Right now, the iPhone/iPod Touch has a sharper display, more processing power, and better input affordances than many of the gadgets that we deal with on a day-to-day basis. I predict that some manufacturers will take note of this and start producing headless products that will only work with an iPhone snapped onto the front to take care of these functions and/or provide new functions. This could be a nice moneyspinner for Apple, because of their “iPod tax” on products marked as compatible, and because it would make the iPhone that much more appealing, thus increasing demand for it. It could also be a profitable niche for manufacturers to exploit, since they could sell a product that is more functional than conventional equivalents but cheaper to build.
Car stereos: A car stereo with no faceplate, but simply a bracket and plug for an iPhone strikes me as the most obvious category. Many aftermarket car stereos already have detachable faceplates anyhow, and this would be a logical extension of that idea. Giving direct access to music on the phone would be the obvious benefit, but it would allow tidier integration of phone functions into the car, and add navigation as a lagniappe. A custom app might give simplified access to phone, nav, and music, and perhaps would have a radio controller that communicated with an actual radio in the car stereo over the port.
Bike computers: There are already a numberofinterestingapps that can use the GPS chip on the iPhone to track performance and routes over a bike ride, but these are hampered by some of the phone’s limitations. One is that there’s no way to continue logging GPS data when the app is not running, for example, when answering a call. I’m not sure if 3.0 will change that. (A friend who works at Apple suggests it will, but I’m skeptical. All that would really be needed would be a simple background daemon that logged GPS data at regular intervals, allowing the actual app to pick up where it left off.) Apart from that, a bike-mounted cradle for the phone would permit wheel and heart-rate monitor data to be fed into the phone through the jack and could provide extra battery power to the phone—so far, the only way to get heart-rate monitor data into the phone has been through a specialized product that uses wifi. This is a clever hack, but bluetooth or some kind of low-power radio communicating with the cradle would be more appropriate.
Cameras: I’m not the first person to observe that serious cameras could use an interface more like an iPhone’s.
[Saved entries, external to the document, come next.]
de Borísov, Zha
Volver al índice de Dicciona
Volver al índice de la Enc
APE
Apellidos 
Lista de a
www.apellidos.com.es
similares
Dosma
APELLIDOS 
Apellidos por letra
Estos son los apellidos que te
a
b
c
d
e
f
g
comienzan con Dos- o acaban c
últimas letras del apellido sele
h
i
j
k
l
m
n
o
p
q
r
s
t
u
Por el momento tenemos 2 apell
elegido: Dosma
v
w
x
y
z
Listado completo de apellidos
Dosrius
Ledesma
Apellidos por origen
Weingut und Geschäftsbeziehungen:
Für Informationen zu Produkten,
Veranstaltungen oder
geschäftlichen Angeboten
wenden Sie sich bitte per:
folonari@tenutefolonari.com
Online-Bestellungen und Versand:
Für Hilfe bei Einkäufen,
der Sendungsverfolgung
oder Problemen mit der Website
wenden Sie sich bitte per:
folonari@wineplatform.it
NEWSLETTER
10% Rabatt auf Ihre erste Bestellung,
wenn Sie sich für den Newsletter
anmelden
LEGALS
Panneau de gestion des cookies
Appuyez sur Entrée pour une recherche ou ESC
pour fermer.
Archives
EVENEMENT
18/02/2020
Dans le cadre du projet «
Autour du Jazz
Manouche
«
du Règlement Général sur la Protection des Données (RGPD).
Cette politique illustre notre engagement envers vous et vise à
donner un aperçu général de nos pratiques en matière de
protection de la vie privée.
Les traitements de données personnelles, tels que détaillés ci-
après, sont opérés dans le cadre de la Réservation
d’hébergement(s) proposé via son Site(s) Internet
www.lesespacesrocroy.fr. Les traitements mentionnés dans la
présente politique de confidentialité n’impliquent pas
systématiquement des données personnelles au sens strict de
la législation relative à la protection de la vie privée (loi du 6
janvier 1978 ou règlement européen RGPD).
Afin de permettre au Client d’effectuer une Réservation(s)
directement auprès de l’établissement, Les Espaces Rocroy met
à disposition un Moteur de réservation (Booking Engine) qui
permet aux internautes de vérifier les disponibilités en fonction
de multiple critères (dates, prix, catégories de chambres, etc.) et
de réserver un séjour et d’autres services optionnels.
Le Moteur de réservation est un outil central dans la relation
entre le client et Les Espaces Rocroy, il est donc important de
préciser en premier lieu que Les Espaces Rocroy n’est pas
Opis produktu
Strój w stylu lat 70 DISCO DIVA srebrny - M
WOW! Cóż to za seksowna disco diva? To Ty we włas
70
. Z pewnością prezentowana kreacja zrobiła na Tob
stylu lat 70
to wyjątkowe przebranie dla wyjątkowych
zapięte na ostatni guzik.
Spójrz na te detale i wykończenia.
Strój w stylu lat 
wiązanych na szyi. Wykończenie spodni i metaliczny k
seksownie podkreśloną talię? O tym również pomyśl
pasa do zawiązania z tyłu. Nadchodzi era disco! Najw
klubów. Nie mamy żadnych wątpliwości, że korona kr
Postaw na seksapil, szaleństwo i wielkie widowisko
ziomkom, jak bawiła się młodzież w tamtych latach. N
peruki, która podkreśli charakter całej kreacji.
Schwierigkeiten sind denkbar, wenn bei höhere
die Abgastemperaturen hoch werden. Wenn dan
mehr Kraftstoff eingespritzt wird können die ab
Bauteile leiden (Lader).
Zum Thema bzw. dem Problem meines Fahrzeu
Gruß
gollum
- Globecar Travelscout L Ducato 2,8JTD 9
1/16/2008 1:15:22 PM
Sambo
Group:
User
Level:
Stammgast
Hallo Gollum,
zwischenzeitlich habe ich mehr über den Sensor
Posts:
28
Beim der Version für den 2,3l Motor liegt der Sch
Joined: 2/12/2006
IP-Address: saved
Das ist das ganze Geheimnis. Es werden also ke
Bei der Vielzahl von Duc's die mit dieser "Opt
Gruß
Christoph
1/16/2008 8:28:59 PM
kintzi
Snapping an iPhone directly onto a camera back would be ungainly, but tethering it over a wire could make a lot of sense, making it a tool for managing captured photos, backing them up, appending metadata (including GPS), and transmitting them.
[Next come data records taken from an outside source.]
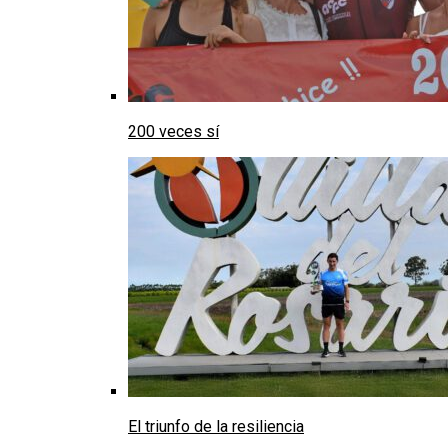
200 veces sí
El triunfo de la resiliencia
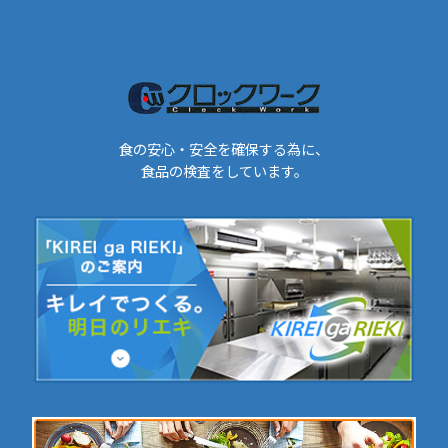
食の安心・安全を確保する為に、
食品の検査をしています。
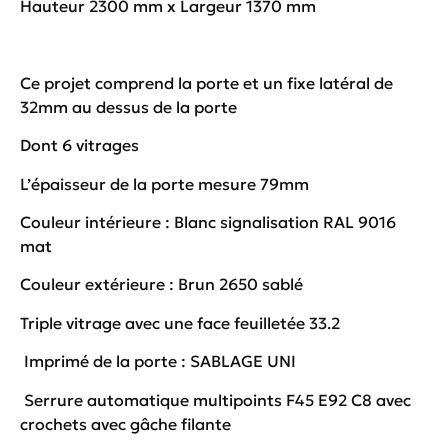
Hauteur 2300 mm x Largeur 1370 mm
Ce projet comprend la porte et un fixe latéral de
32mm au dessus de la porte
Dont 6 vitrages
L’épaisseur de la porte mesure 79mm
Couleur intérieure : Blanc signalisation RAL 9016
mat
Couleur extérieure : Brun 2650 sablé
Triple vitrage avec une face feuilletée 33.2
Imprimé de la porte : SABLAGE UNI
Serrure automatique multipoints F45 E92 C8 avec
crochets avec gâche filante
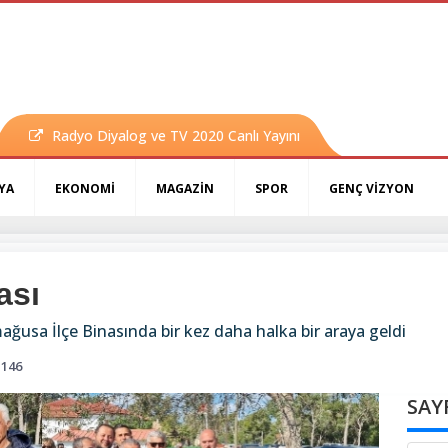
Radyo Diyalog ve TV 2020 Canlı Yayını
YA
EKONOMİ
MAGAZİN
SPOR
GENÇ VİZYON
ası
mağusa İlçe Binasında bir kez daha halka bir araya geldi
146
SAY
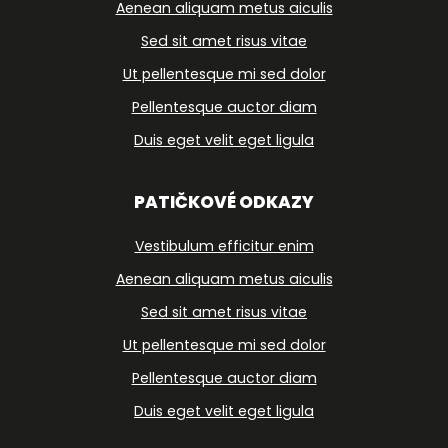
Aenean aliquam metus aiculis
Sed sit amet risus vitae
Ut pellentesque mi sed dolor
Pellentesque auctor diam
Duis eget velit eget ligula
PATIČKOVÉ ODKAZY
Vestibulum efficitur enim
Aenean aliquam metus aiculis
Sed sit amet risus vitae
Ut pellentesque mi sed dolor
Pellentesque auctor diam
Duis eget velit eget ligula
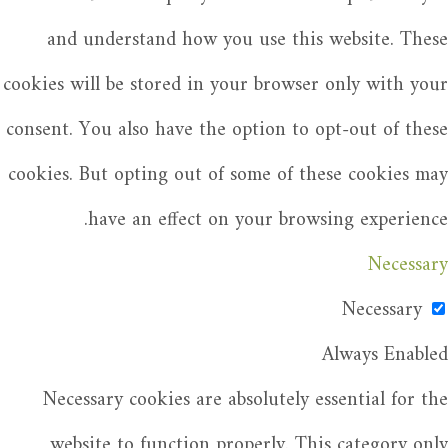
and understand how you use this website. These
cookies will be stored in your browser only with your
consent. You also have the option to opt-out of these
cookies. But opting out of some of these cookies may
have an effect on your browsing experience.
Necessary
Necessary
Always Enabled
Necessary cookies are absolutely essential for the
website to function properly. This category only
Trackpads: Again, there is already an app for the iPhone that allow it to function as a trackpad (or as a tenkey input, etc), but again, these work over wifi. Apple has done a lot to make the trackpad on laptops not only a tolerable alternative to the mouse but in many ways a superior one. I can imagine a keyboard with a snap-in slot for the iPhone that turns it into a trackpad, giving those advantages to people using desktops.
What is not clear so far is whether a new port connection can trigger an app on the iPhone. This would be helpful—if not necessary—to create a seamless experience. Ideally one would simply snap one’s phone onto one’s car stereo in order to put it into car-stereo mode—the phone would recognize what it was connected to, and an application would have been registered to automatically launch when that connection is made.